Noticing Your Loops
Behavior is a weird thing to notice in people. Let me rephrase, behavior is usually easy to notice; as in, you noticing someone’s etiquette at the dinner table (or lack of), noticing someone’s foot or knee shaking, how someone channels their frustrations when they can’t seem to find the right words…but to think of them as behaviors is the weird part.
My sister is an Applied Behavior Analysis (ABA) Therapist, her specialty is helping children (specifically with Autism) speak. My favorite story of her’s is with a little boy she was working with who never spoke a word in his life. His own mother had never heard her son’s voice. My sister was able to be of service in a way that allowed little man to begin to mumble (no legible words, just sounds) as my sister began to tell his mom that she’s very hopeful she will be able to help form true words, mom started balling her eyes out. She was grateful to simply hear sound come out of his mouth.
First of all, shout out to all the ABA therapists, your patience, resilience and temperament are astounding.
In chatting with my sister, I’ve realized that a lot of my work in helping women find the words for how they’re feeling emotionally through the physical body is what she does through matching games, noticing colors, etc. with her children.
We are both helping people recognize and find words for their behaviors.
Only things you give attention to will heal. However, a scab that is constantly picked at usually gets infected. It’s imperative to give enough love and attention to something but not enough that it starts to take over.
When a child is acting up, my sister ignores the behavior with the intention of ridding it.
What do you do when your mind is acting up? When your mind is racing with negative thoughts? Do you let them fester and keep picking at them as you work your way down the rabbit hole of self-sabotaging thoughts?
Or can you simply ignore them, with the intention of ridding them? Give them enough attention to heal but not to fester.
As we all travel down the path of life, we are always offered with a choice, react or respond. As children, we tend to respond to life how our parents reacted in front of us.
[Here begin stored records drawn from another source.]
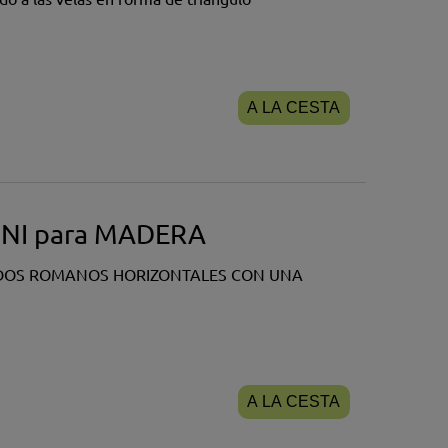
A LA CESTA
MINI para MADERA
LDOS ROMANOS HORIZONTALES CON UNA
A LA CESTA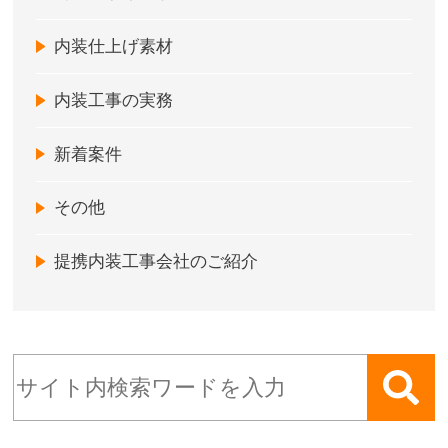
内装仕上げ素材
内装工事の実務
新着案件
その他
提携内装工事会社のご紹介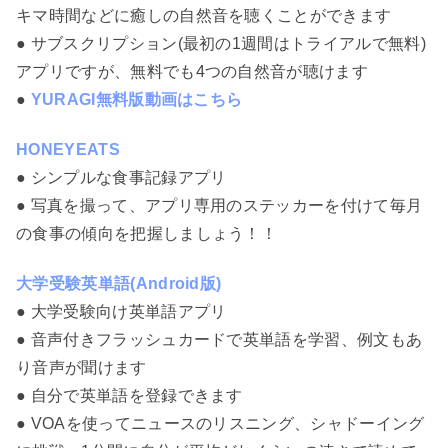
キマ時間などに癒しの自然音を聴くことができます
● サブスクリプション(最初の1週間はトライアルで無料)
アプリですが、無料でも4つの自然音が聴けます
●
YURAGI無料版動画はこちら
HONEYEATS
● シンプルな食事記録アプリ
● 写真を撮って、アプリ専用のステッカーを付けて毎月
の食事の傾向を把握しましょう！！
大学受験英単語(Android版)
● 大学受験向け英単語アプリ
● 音声付きフラッシュカードで英単語を学習、例文もあ
り音声が聞けます
● 自分で英単語を登録できます
● VOAを使ってニュースのリスニング、シャドーイング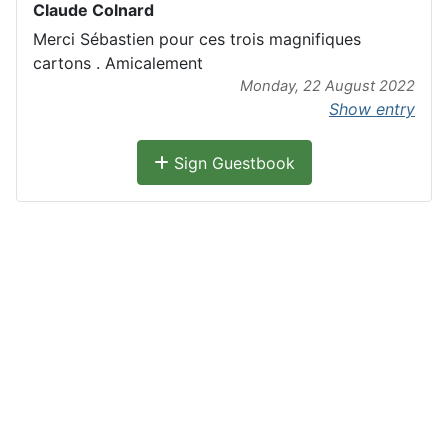
Claude Colnard
Merci Sébastien pour ces trois magnifiques
cartons . Amicalement
Monday, 22 August 2022
Show entry
Sign Guestbook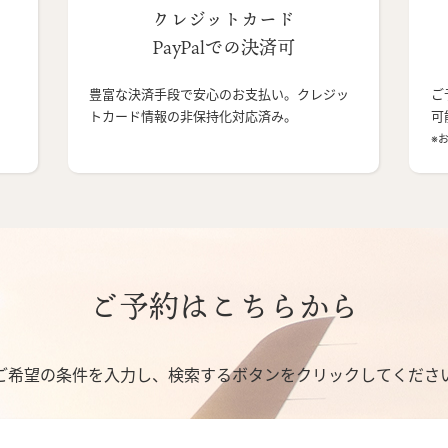
クレジットカード
PayPalでの決済可
豊富な決済手段で安心のお支払い。クレジッ
ご
トカード情報の非保持化対応済み。
可
※
ご予約はこちらから
ご希望の条件を入力し、検索するボタンをクリックしてくださ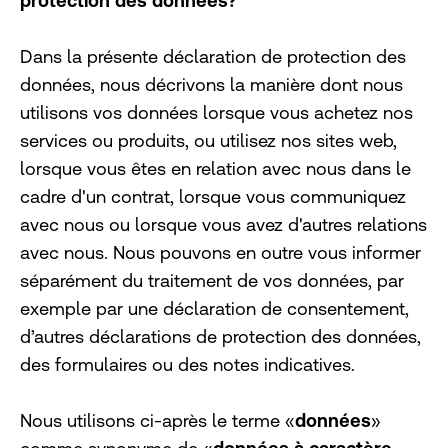
protection des données?
Dans la présente déclaration de protection des
données, nous décrivons la manière dont nous
utilisons vos données lorsque vous achetez nos
services ou produits, ou utilisez nos sites web,
lorsque vous êtes en relation avec nous dans le
cadre d'un contrat, lorsque vous communiquez
avec nous ou lorsque vous avez d'autres relations
avec nous. Nous pouvons en outre vous informer
séparément du traitement de vos données, par
exemple par une déclaration de consentement,
d’autres déclarations de protection des données,
des formulaires ou des notes indicatives.
Nous utilisons ci-après le terme «
données
»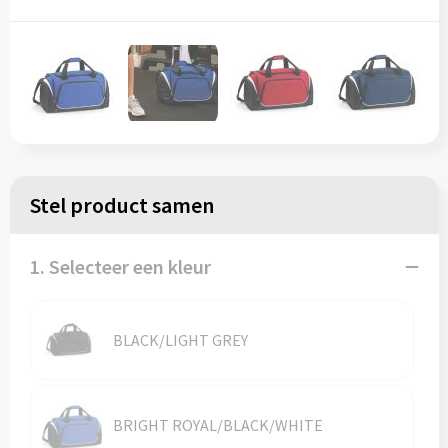
Regenkleding
Reflecterende vesten
Opbergtassen
Regenkleding
Reistassen
Restauranttextiel
Rugzakken
Schoenen
Schoenentassen
Stel product samen
Schorten en Sloven
Schoudertassen
Sweaters
Sporttassen
1. Selecteer een kleur
T-Shirts
Strandtassen
BLACK/LIGHT GREY
Veiligheidssignalering en Verlichting
Tablettassen
Veiligheidsvesten en Veiligheidshesjes
Toilettassen
BRIGHT ROYAL/BLACK/WHITE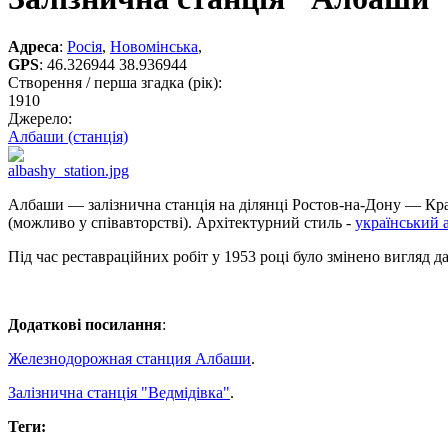
Адреса
:
Росія
,
Новомінська
,
GPS
:
46.326944 38.936944
Створення / перша згадка (рік):
1910
Джерело:
Албаши (станція)
Албаши — залізнична станція на ділянці Ростов-на-Дону — Кра
(можливо у співавторстві). Архітектурний стиль -
український 
Під час реставраційних робіт у 1953 році було змінено вигляд да
Додаткові посилання
:
Железнодорожная станция Албаши
.
Залізнична станція "Ведмідівка"
.
Теги:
Over time, if a behavior is repetitively repeated our responses to life become our reactions – meaning, it is now a subconscious behavior – repeated with ease and usually, without awareness.
We become stunted in life by our patterns of reaction vs. response. These reactions usually hinder our spiritual, physical, emotional and mental growth.
Imagine going to the gym and remembering a time where you fell doing heavy back squats. You stop squatting because your knee hurts then you never squat again just “knowing” aka assuming that it will bother your knee. Same for the broccoli you haven’t eaten since you were 7 years old, the manual transmission you stalled out over 10 times with your dad…
It’s easy to point out the physical behaviors, the emotional behaviors and subconscious thoughts are what we miss.
Recognizing an emotional reaction:
- Notice your nervous system at rest aka when you’re hanging out peacefully with your loved ones.
- Notice how your body feels
- Where your thoughts are
- What’s going on around you
- Are you on your phone/computer?
- Preferably before (or after/during) you get triggered notice, again:
- What’s going on?
- What has changed?
- What did you hear/say?
- Who was there?
- How did it make you feel?
- Follow the thought. Ask yourself:
- When have I felt this way before?
- What does this remind me of?
- What is this bringing up in me emotionally? Spiritually?
- Where does my thought pattern naturally want to go?
- What does this feel like physically?
- If possible, remember a time where you were triggered recently. What was your pattern of reaction? For me, it’s usually defensiveness. Think also: Denial or avoidance, silence or withdrawal, criticizing, attacking, perfectionism, self-absorption and/or numbing out…
- Write down a memory where your pattern of reaction showed up
- Get as clear as possible on where you would have liked to respond vs. reaction (How can you show up differently next time?)
- Choose your mechanism of interruption: How are you going to interrupt the pattern when you see it come up again?
- Twirl around
- Stand up/jump
- Verbal self-forgiveness
- A smile/Laugh
- Choose your preferred response
Remember, just like going to the gym/studio for your physical body, every new thing is a practice. Ridding yourself of bad habits is a practice as well. And also, in 100 days, you would have wished you started today.